Exercise => Below are records with pictures in them. Output exactly the lines from the one with "TAAGGGTTTTTGCT" through the one with "a mixture of comfortable and premium", both included, and leave every picture out; give only those lines.

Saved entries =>
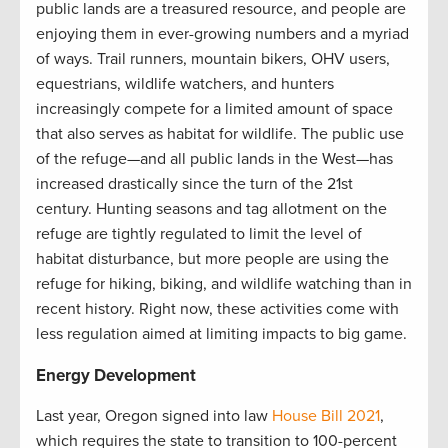
public lands are a treasured resource, and people are
enjoying them in ever-growing numbers and a myriad
of ways. Trail runners, mountain bikers, OHV users,
equestrians, wildlife watchers, and hunters
increasingly compete for a limited amount of space
that also serves as habitat for wildlife. The public use
of the refuge—and all public lands in the West—has
increased drastically since the turn of the 21st
century. Hunting seasons and tag allotment on the
refuge are tightly regulated to limit the level of
habitat disturbance, but more people are using the
refuge for hiking, biking, and wildlife watching than in
recent history. Right now, these activities come with
less regulation aimed at limiting impacts to big game.
Energy Development
Last year, Oregon signed into law
House Bill 2021
,
which requires the state to transition to 100-percent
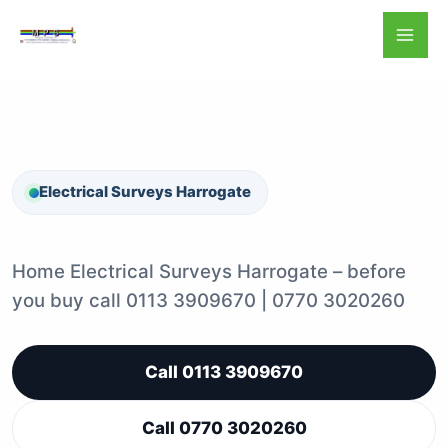
Skip
to
content
Electrical Surveys Harrogate
Home Electrical Surveys Harrogate – before
you buy call 0113 3909670 | 0770 3020260
Call 0113 3909670
Call 0770 3020260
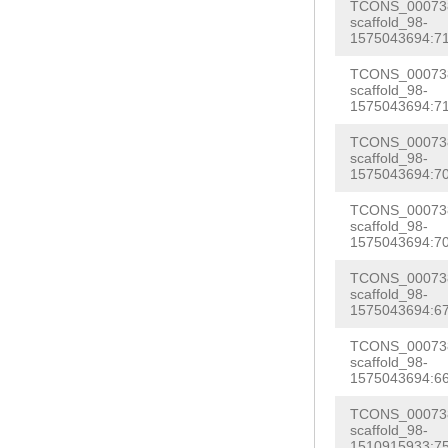
AATAATTAAGCCAT
TCONS_000738
AAAAAAGCGTGCTT
scaffold_98-
G
GTATTTCGGTGTT
1575043694:71
AGAAGAACTCGAAT
AGTACAACTTCTAC
TCONS_000738
GAATCTGAAGTTTC
scaffold_98-
TCCTTATATATACC
1575043694:71
TCGCCATCAAACTC
AAAGGGTTTGCTTT
GTTAACAACTCGAG
TCONS_000738
TAAATAGATCAACG
scaffold_98-
ACACTTTTGAATAA
1575043694:70
ACTCAATACAGGTA
TCTACACCAAGCAG
TCONS_000738
CTTCACAGTGATGT
scaffold_98-
GTCCCTCAAAATTC
1575043694:70
AAAATCCTGTATCC
GATAAACCTCAATC
GGTTACCTCAGAGG
TCONS_000738
GGGTCATTAATGTA
scaffold_98-
GGGGCCATTCTTTA
1575043694:67
AACGTCACTTTGGC
ATCTGCTTAAAAGT
TCONS_000738
AAGTGGTTTTGTGT
scaffold_98-
TAAGGGTTTTTGCT
1575043694:66
GGACCTAATTAATT
TTTCGAATGAGCAA
TAAAGAATGGCCCC
TCONS_000738
AGAAAGAATATCCA
scaffold_98-
ATTGAAATCTTGTC
1510915933:75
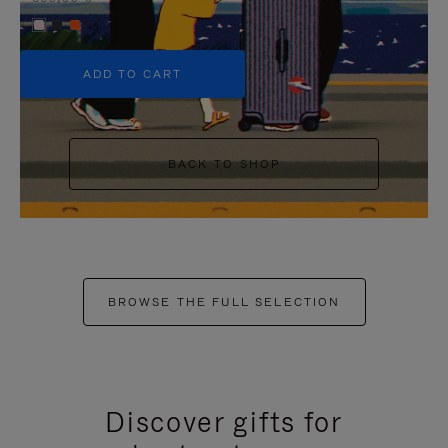
+5
ADD TO CART
BACK TO SHOP
BROWSE THE FULL SELECTION
Discover gifts for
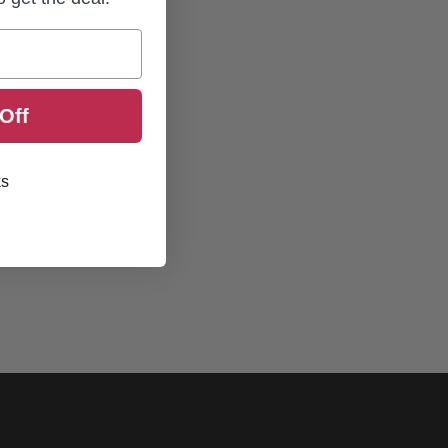
Off
ks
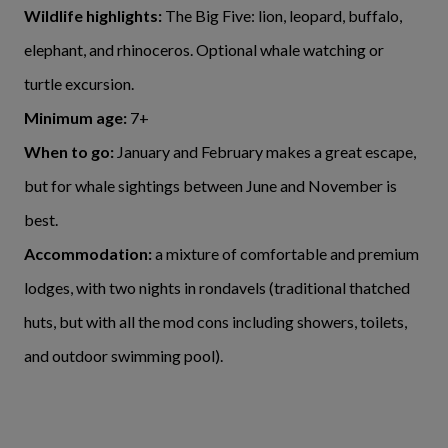
Wildlife highlights:
The Big Five: lion, leopard, buffalo,
elephant, and rhinoceros. Optional whale watching or
turtle excursion.
Minimum age:
7+
When to go:
January and February makes a great escape,
but for whale sightings between June and November is
best.
Accommodation:
a mixture of comfortable and premium
lodges, with two nights in rondavels (traditional thatched
huts, but with all the mod cons including showers, toilets,
and outdoor swimming pool).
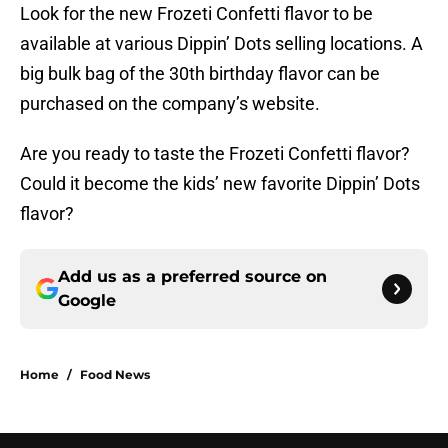
Look for the new Frozeti Confetti flavor to be
available at various Dippin’ Dots selling locations. A
big bulk bag of the 30th birthday flavor can be
purchased on the company’s website.
Are you ready to taste the Frozeti Confetti flavor?
Could it become the kids’ new favorite Dippin’ Dots
flavor?
Add us as a preferred source on
Google
Home
/
Food News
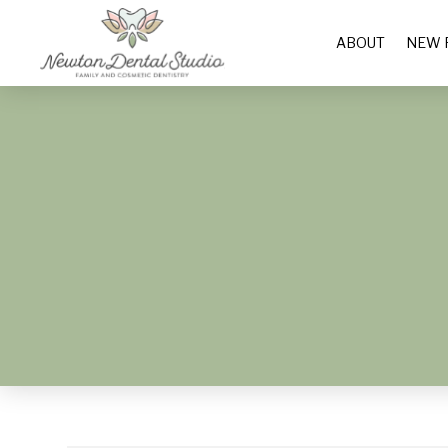
ABOUT
NEW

Written solution =>
TAAGGGTTTTTGCT
1575043694:66
GGACCTAATTAATT
TTTCGAATGAGCAA
TAAAGAATGGCCCC
TCONS_000738
AGAAAGAATATCCA
scaffold_98-
ATTGAAATCTTGTC
1510915933:75
+5
ADD TO CART
BACK TO SHOP
BROWSE THE FULL SELECTION
Discover gifts for
Off
ks
Wildlife highlights:
The Big Five: lion, leopard, buffalo,
elephant, and rhinoceros. Optional whale watching or
turtle excursion.
Minimum age:
7+
When to go:
January and February makes a great escape,
but for whale sightings between June and November is
best.
Accommodation:
a mixture of comfortable and premium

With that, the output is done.